A secure meat cache with electric fencing is available to hang legally harvested game meat/antlers/skins/other animal parts. Please do not store meat/animal parts anywhere else in camp! Use the meat cache in order to avoid attracting large carnivores and creating wildlife conflicts within camp. The meat cache is located near the “Tommy Walker” cabin at the very south end of camp, the easiest way to access is along the lakeshore trail that runs from the float plane dock to the “Tommy Walker” cabin.
Due to public safety and conservation concerns, there is a no shooting area within 1km of the Cold Fish Lake Camp.
Please note: visitors must pack out what they pack in. There are no garbage receptacles located at Cold Fish Lake Camp.
Please check for campfire bans and the fire danger rating for the area you are visiting before igniting a fire in the backcountry. Limited burning hours or campfire bans may be implemented within the park. To maintain a healthy ecosystem community, please don’t gather firewood from the park (a ticketable offence under Section 9 of the Park Act). Dead wood is an important habitat element for many plants and animals and contributes to healthy and fertile soils. For more information on campfires in the backcountry.

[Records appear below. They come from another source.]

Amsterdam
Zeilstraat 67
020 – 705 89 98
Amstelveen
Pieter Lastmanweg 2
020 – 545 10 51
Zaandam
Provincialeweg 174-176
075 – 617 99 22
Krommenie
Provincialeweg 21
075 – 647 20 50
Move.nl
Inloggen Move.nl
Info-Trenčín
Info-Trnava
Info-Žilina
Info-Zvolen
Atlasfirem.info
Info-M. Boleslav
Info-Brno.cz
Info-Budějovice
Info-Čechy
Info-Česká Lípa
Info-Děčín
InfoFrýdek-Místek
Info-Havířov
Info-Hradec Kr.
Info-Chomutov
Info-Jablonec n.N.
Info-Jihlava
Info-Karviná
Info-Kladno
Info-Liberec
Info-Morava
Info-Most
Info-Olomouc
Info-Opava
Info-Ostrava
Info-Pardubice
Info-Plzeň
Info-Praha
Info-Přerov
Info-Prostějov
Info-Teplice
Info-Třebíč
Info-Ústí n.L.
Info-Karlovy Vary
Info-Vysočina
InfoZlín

Firewood is typically provided at Cold Fish Lake camp. Always carry a cooking stove, use fire rings, only build a fire when necessary and where it will not cause environmental damage. While campfires are allowed and campfire rings may be provided, we encourage visitors to conserve wood, improve air quality and protect the environment by keeping their campfire small.
Pit or Flush Toilets
Stikine/Spatsizi Rivers Canoe Route: Tuaton Lake, Fountain Rapids, Chapea Rapids, Beggerlay Canyon, Spatsizi River Access Trail (two sites available: one located at trailhead, other located at the end of the trail by river).
Eaglenest Creek Route: Ram Creek, MacDonald Camp.